A Fixer Upper: Washington State Enacts Legislation to Boost its Public Option

In 2019, Washington State enacted a first-of-its-kind public option.* The publicly procured plans run by private insurers, which cap provider reimbursement rates in an attempt to reduce the cost of premiums, were offered for the first time in 2021. The inaugural year of Washington’s public option yielded underwhelming results – the plans were only available in 19 of the state’s 39 counties, and fewer than 2,000 people enrolled. And while the state-set standardized benefit designs proved popular and resulted in savings on out-of-pocket costs, public option plans were priced on average 4 percent higher than 2020 premiums.

State officials identified several barriers to the program’s success, including major hospital systems’ refusal to participate in the plan networks, the lack of state subsidies to make plans more affordable, and conservative pricing by insurers. To address some of these shortcomings, Washington enacted legislation this year to bolster the state’s public option and standard plan offerings.

What’s in the New Bill?

Tie-in Requirement for Hospital Participation

To incentivize hospitals to participate in public option plan networks, the new law requires them to contract with public option plans in certain situations. Starting in Plan Year 2022, if there are counties with no public option plans available, in subsequent plan years state-licensed hospitals that receive payments from the statewide school and public employee benefit pools or Medicaid, upon an offer, must contract with at least one public option plan to provide in-network services to enrollees. This “tie-in” requirement, which exempts hospitals owned and operated by a health maintenance organization, such as Kaiser Permanente-owned hospitals, received fierce opposition from the state hospital association, which asked Governor Jay Inslee to veto the provision. The hospital participation requirement, should it be needed, aims to help insurers build networks so the plans are available across the state.

Changes to the State’s Contracting Authority 

While the lower provider reimbursement schedule initially proposed did not make it into the final bill, the enacted legislation repeals one of the Health Care Authority’s (HCA) previous powers, scheduled to take effect in 2023, to waive the cap on reimbursement rates (set at 160 percent of Medicare by the program’s enacting legislation) if an insurer sets actuarially sound premiums that are lower than the previous plan year’s rates.

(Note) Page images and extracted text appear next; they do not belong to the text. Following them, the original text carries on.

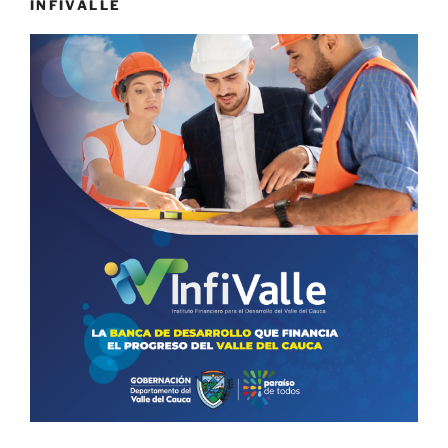
INFIVALLE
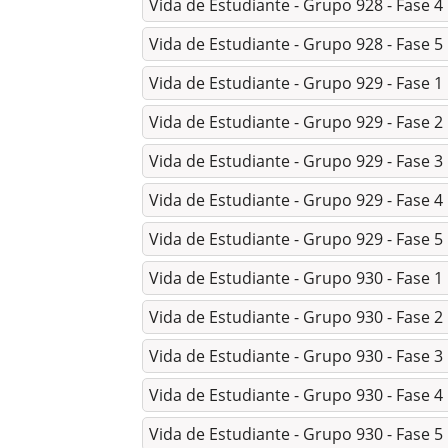
Vida de Estudiante - Grupo 928 - Fase 4
Vida de Estudiante - Grupo 928 - Fase 5
Vida de Estudiante - Grupo 929 - Fase 1
Vida de Estudiante - Grupo 929 - Fase 2
Vida de Estudiante - Grupo 929 - Fase 3
Vida de Estudiante - Grupo 929 - Fase 4
Vida de Estudiante - Grupo 929 - Fase 5
Vida de Estudiante - Grupo 930 - Fase 1
Vida de Estudiante - Grupo 930 - Fase 2
Vida de Estudiante - Grupo 930 - Fase 3
Vida de Estudiante - Grupo 930 - Fase 4
Vida de Estudiante - Grupo 930 - Fase 5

HCA retains the authority to waive the cap on reimbursement rates if an insurer fails to meet network access standards due to the reimbursement standard (should the aforementioned tie-in requirement still leave network gaps) and the insurer can achieve actuarially sound premiums at least 10 percent lower than the last plan year by other means. The bill gives the HCA, in consultation with the state insurance department, authority to introduce fines or take other contract actions to enforce the hospital tie-in requirement. It also directs HCA to ensure availability of the public option statewide or in a given region of the state. Further, the bill prohibits hospitals and insurers from using the public option plan as a bargaining chip by conditioning participation in other commercial networks on participation in the public option plan. How this prohibition will work in practice, or be enforced, is unclear.

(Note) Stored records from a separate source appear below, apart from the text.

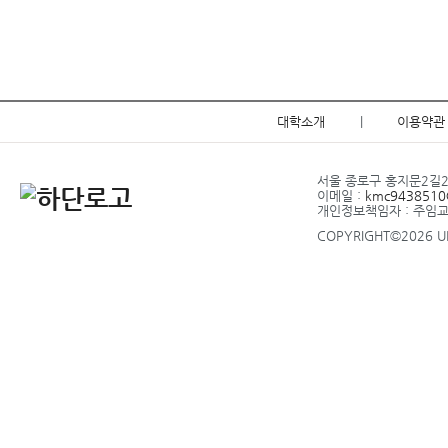
대학소개
|
이용약관
서울 종로구 홍지문2길20 
이메일 :
kmc9438510@
개인정보책임자 : 주임
COPYRIGHT©2026 UP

State-funded Premium Assistance

After the 2019 bill required a study to assess the impact of state-funded premium and cost-sharing assistance, the newly enacted legislation establishes a state premium subsidy beginning in 2023 (after the American Rescue Plan’s enhanced premium tax credits are scheduled to cease). They will be funded via a $50 million appropriation in the state’s biennial budget. The 2021 bill and budget act stipulate that premium subsidies will be available to those with incomes up to 250 percent of the federal poverty level that are enrolled in a silver or gold standard plan. It also restricts state assistance to those who are not eligible for minimum essential coverage through Medicare, Medicaid or a state premium assistance program for certain Pacific Islanders (known as the COFA program), and requires recipients apply for and accept all available federal premium subsidies. The state marketplace may establish additional eligibility criteria, and subsidies are subject to the availability of appropriations.

Legislation enacted this year also establishes a state cost-sharing reduction program, but the final state budget did not appropriate funding for this provision. This bill also authorizes the marketplace, in consultation with state agencies, to apply for a 1332 waiver under the Affordable Care Act (ACA) to receive federal pass-through funds for implementing the state subsidies, increasing access to marketplace plans, and establishing or expanding on other programs to increase coverage affordability and access. And the budget requires the marketplace, in consultation with HCA and the state insurance commissioner, to “explore opportunities” to enroll residents who do not qualify for non-emergency Medicaid or federal affordability programs, which may include undocumented immigrants, in a state-funded program.

While the American Rescue Plan (ARP) has significantly expanded federal premium subsidies, this expansion is currently set to end after next year. Although Congress is debating whether to extend the ARP’s enhanced subsidies, additional state-funded subsidies could help provide even more relief to lower income Washingtonians who rely on the marketplace for health insurance, and state-funded cost-sharing subsidies – if they are eventually funded through state resources or federal pass-through funding – would help reduce the burden of out-of-pocket expenditures.

Updates to Standard Plan Requirements

The 2019 legislation required Washington’s state-based marketplace to develop standardized plans. The new products available this year prescribed cost-sharing for a common set of benefits across insurers, offering on average lower deductibles and more pre-deductible services than non-standard plans. Among new customers who signed up for coverage through Washington’s marketplace during the recent open enrollment period, 40 percent selected a standardized plan.

The 2021 legislation builds on this by requiring insurers participating in the marketplace to offer a standardized silver and gold plan in every county they offer marketplace products, and a standardized bronze plan if they are offering any bronze marketplace plans. Beginning in Plan Year 2023, the bill sets a cap on the number of non-standard plans a carrier may offer, a strategy designed to streamline the shopping experience for consumers and provide the state with more power to manage its marketplace product shelf.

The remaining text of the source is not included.